Internal governance rules Because we have an artificial legal entity we need to have rules to know how it's going to operate. These are called internal governance rules. There are three alternatives that are ok. the corporations act has some specific sections which are option called replaceable rules s141. These are default set of rules which will apply to internal operations of company if they don;t choose to do anything else. Replaceable rules aren't all in the one place. The corporations Act says if you don't want to write your own set of rules you can use ours. It could also have it's constitution (the company's own set of rules) or can do a combination of both using s134

Pre-1998 companies might still have their old constitutions, often reference to memorandum and articles of association

Relying on the replaceable rules Not all are suitable for all types of companies, some companies may wish to do things not provided for e.g. issue partly-paid shares, some things companies don't like 'pre-emption provision s254D' 

Constitution required for certain types of companies NL companies' object must be mining purposes. Rules assume companies are limited by shares.
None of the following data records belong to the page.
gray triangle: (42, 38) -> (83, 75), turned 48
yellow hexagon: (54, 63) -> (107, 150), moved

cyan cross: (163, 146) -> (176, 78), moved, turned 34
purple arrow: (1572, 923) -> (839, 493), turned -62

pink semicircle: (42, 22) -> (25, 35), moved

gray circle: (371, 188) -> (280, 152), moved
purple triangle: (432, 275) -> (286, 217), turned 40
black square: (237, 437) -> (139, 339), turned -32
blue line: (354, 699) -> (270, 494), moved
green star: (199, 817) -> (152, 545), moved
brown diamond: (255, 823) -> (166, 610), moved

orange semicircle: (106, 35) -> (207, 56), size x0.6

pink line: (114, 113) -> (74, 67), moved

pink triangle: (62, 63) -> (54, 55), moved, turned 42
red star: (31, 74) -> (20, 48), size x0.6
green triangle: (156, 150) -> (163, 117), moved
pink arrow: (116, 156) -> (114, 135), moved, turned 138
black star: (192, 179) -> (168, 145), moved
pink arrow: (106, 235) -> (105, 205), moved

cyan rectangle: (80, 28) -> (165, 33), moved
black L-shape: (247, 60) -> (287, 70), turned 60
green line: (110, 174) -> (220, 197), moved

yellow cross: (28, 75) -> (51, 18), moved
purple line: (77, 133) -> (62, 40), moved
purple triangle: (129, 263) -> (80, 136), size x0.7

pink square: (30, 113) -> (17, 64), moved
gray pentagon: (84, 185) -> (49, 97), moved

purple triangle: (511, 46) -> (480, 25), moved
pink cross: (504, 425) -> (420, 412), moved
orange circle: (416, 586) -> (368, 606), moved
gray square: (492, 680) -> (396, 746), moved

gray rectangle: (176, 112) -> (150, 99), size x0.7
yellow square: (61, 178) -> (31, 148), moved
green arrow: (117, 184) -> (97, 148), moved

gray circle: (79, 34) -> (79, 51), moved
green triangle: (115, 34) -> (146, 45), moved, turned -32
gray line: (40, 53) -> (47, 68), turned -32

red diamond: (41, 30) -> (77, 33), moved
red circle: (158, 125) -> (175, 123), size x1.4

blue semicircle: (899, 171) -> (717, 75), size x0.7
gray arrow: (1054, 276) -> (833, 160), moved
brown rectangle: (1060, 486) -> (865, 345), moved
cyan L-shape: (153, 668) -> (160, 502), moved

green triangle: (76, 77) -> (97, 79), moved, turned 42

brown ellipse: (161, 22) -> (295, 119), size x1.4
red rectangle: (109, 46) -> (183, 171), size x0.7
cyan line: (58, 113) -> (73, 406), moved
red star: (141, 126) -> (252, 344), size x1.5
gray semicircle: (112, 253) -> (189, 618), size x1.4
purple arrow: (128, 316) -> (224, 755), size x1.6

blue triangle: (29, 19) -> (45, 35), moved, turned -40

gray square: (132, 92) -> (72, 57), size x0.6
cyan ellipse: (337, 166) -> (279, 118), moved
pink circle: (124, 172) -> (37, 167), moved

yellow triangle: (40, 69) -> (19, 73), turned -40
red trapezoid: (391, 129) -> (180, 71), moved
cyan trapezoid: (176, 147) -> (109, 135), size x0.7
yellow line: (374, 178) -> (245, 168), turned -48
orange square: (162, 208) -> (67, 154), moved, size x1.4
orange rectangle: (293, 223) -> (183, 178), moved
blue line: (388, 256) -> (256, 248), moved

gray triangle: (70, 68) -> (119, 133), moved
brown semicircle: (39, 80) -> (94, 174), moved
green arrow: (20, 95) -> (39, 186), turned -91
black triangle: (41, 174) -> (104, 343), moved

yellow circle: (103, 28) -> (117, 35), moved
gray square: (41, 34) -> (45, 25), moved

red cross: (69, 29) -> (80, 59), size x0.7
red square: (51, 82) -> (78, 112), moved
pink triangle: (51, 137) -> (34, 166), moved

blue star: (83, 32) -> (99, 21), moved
Range of reasons why companies will want to have own constitution or partly written constitution and relying on remaining replaceable rules.Adopting a constitution Can be done when the company is registered or later. Constitution after registration requires a special resolution of members (75%)alteration of the constitution If you want to alter, again need special resolution (75%) Restrictions are imposed by the courts, e.g. you can't oppress minority shareholders see ch9

Legal effect of the internal governance rules s140-effect as contract the internal governance rules take effect as a contract (special type of contract that creates 3 contracts in one, between company and each member Hickman v Kent and Romney Marsh Sheep Breeders Association where constitution said disputes should be referred to arbitration member can't enforce any provision in constitution, only ones that affects their capacity as a member of the company Eley v The positive government security life assurance co appointed Eley as solicitor, was unable to enforce that provision because it did not affect him in his capacity as a member) also creates contract between company and each director and company secretary, the company's constitution can be changed by special resolution (normally you can't just change the contract without both parties consent) Shuttleworth v Cox Brothers & Co (maidenhead Ltd) 1927. The constitution appointed a director for life but then it was changed via special resolution and the director was unable to sue because contract was legitimately changed contract between each member and each other member Rayfield v Hands (1958) requirement that if member wanted to sell shares, they had to tell directors and directors had to purchase them at a fair price and directors said it wasn't enforceable against them but court said yes because it affects their capacity as members.